Re: Injection from webservice

2019-09-19 Thread lewis john mcgibbney
Hi Folks,
I've implemented what Dave suggested... it is clean and easy but it maybe
not quite as ad-hoc-capable as one would always want. For my use cases it
was acceptable.
More responses inline

On Thu, Sep 19, 2019 at 2:47 PM  wrote:

> From: Jorge Betancourt 
> To: user@nutch.apache.org
> Cc:
> Bcc:
>
>
[snip]


>
> My main concern is if we want to put this additional complexity in Nutch.
> It is really valuable to all of our users to have HTTP/DB/custom injectors
> available out of the box in a pluggable way?
>
> I would love to hear what other people have to say.
>
> In all honesty, I would like to see as much of the REST logic and WebUI
extracted out of the core codebase as possible. I feel like we should have
done it this way around initially but didn't.
Considering 'separation of concerns' for Nutch is important and Jorge, your
spot on with your reservations.

Lewis


Re: [MASSMAIL]Re: Injection from webservice

2019-09-17 Thread Jorge Betancourt
TBH I'm not entirely sure. Downloading the file can be scripted around
without a lot of troubles. My feeling is that the Injector class has a good
enough scope already. There are valid reasons for having a custom injector
(reading the seed URLs from a DB comes to my mind). When I needed a custom
injector it was for very requirements, and it made more sense to have a
custom injector instead of generating a seed file (this was before having a
REST API, which right now provides a nice API around the injector).

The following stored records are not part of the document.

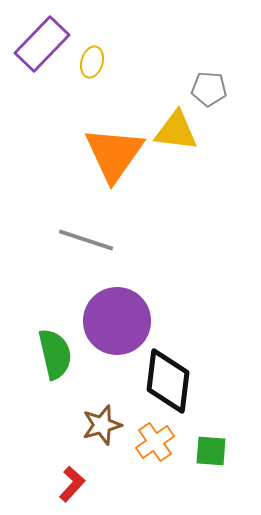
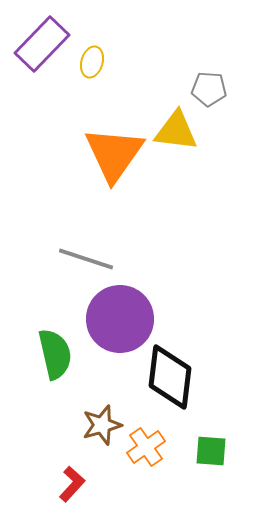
gray line: moved 19 px down
purple circle: moved 3 px right, 2 px up
black diamond: moved 2 px right, 4 px up
orange cross: moved 9 px left, 5 px down
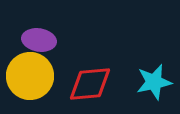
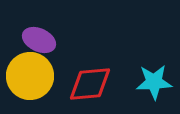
purple ellipse: rotated 16 degrees clockwise
cyan star: rotated 9 degrees clockwise
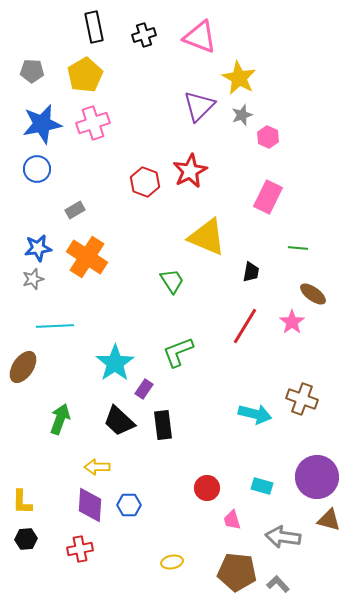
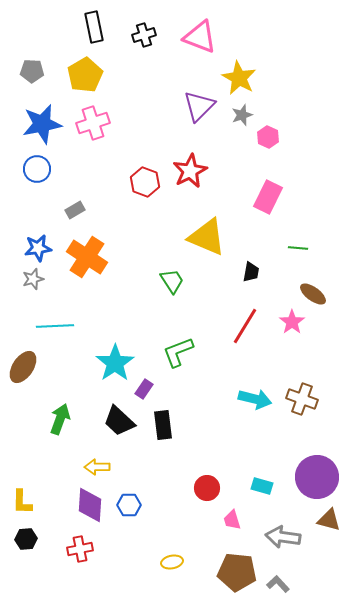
cyan arrow at (255, 414): moved 15 px up
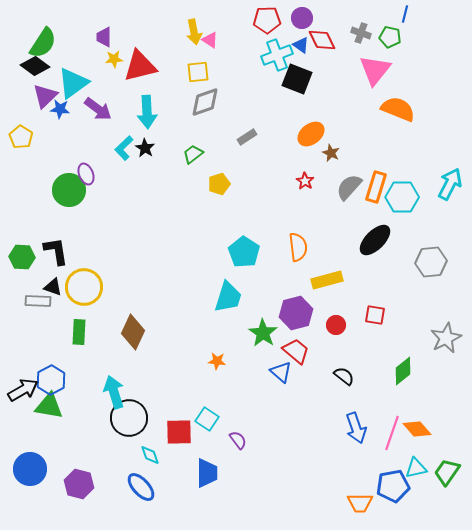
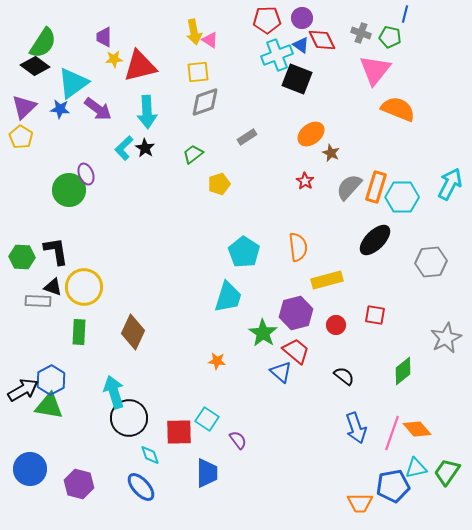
purple triangle at (45, 96): moved 21 px left, 11 px down
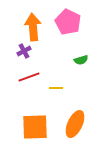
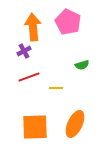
green semicircle: moved 1 px right, 5 px down
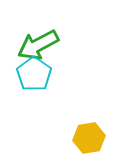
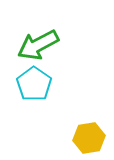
cyan pentagon: moved 10 px down
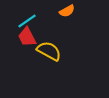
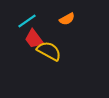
orange semicircle: moved 8 px down
red trapezoid: moved 7 px right, 2 px down; rotated 10 degrees counterclockwise
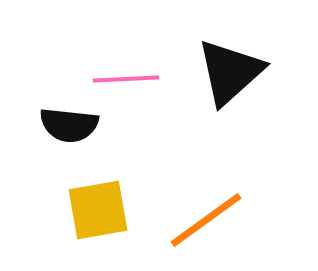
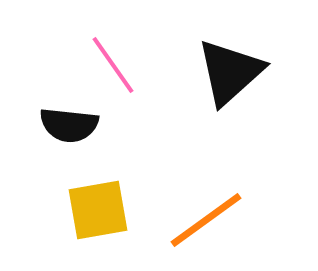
pink line: moved 13 px left, 14 px up; rotated 58 degrees clockwise
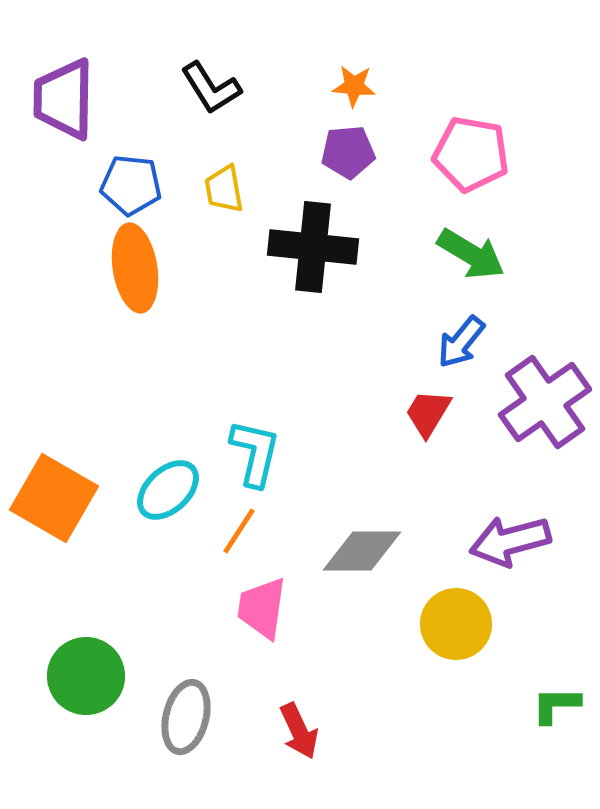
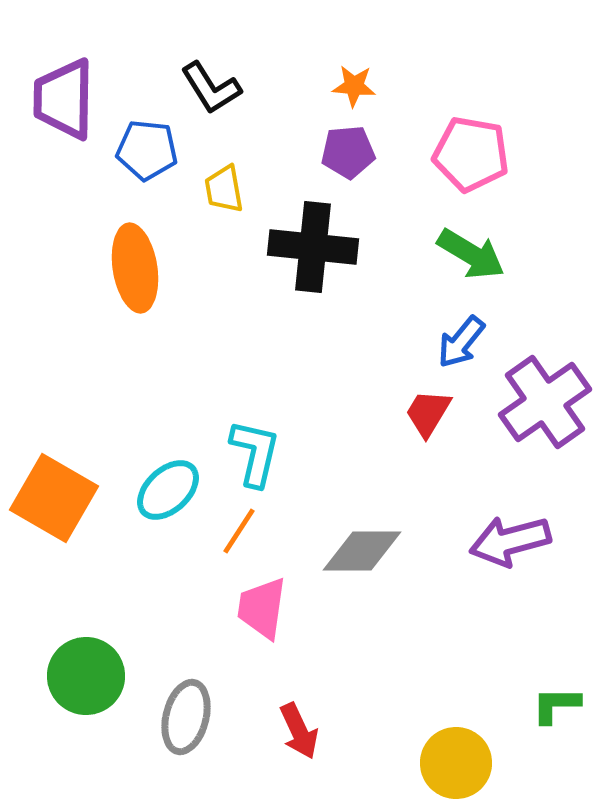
blue pentagon: moved 16 px right, 35 px up
yellow circle: moved 139 px down
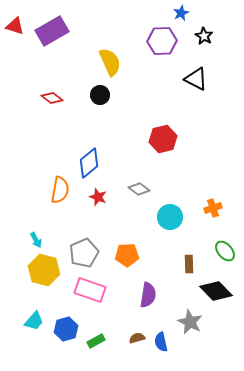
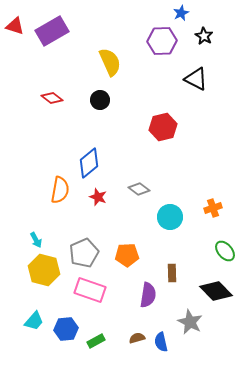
black circle: moved 5 px down
red hexagon: moved 12 px up
brown rectangle: moved 17 px left, 9 px down
blue hexagon: rotated 10 degrees clockwise
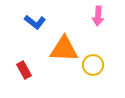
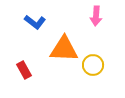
pink arrow: moved 2 px left
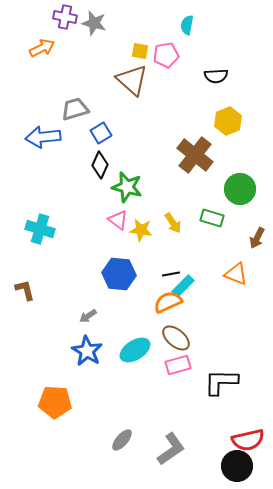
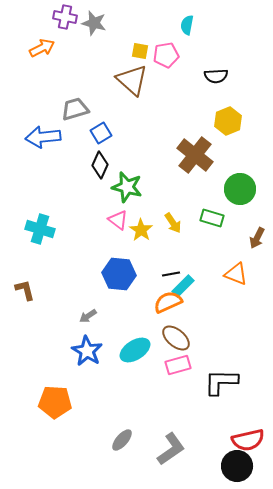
yellow star: rotated 25 degrees clockwise
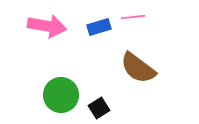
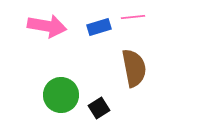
brown semicircle: moved 4 px left; rotated 138 degrees counterclockwise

It is a valid point that we don't have an extension point for the Injector
logic which could allow for having different seed URL providers without
developers needing to worry about the specific injection logic.

My main concern is if we want to put this additional complexity in Nutch.
It is really valuable to all of our users to have HTTP/DB/custom injectors
available out of the box in a pluggable way?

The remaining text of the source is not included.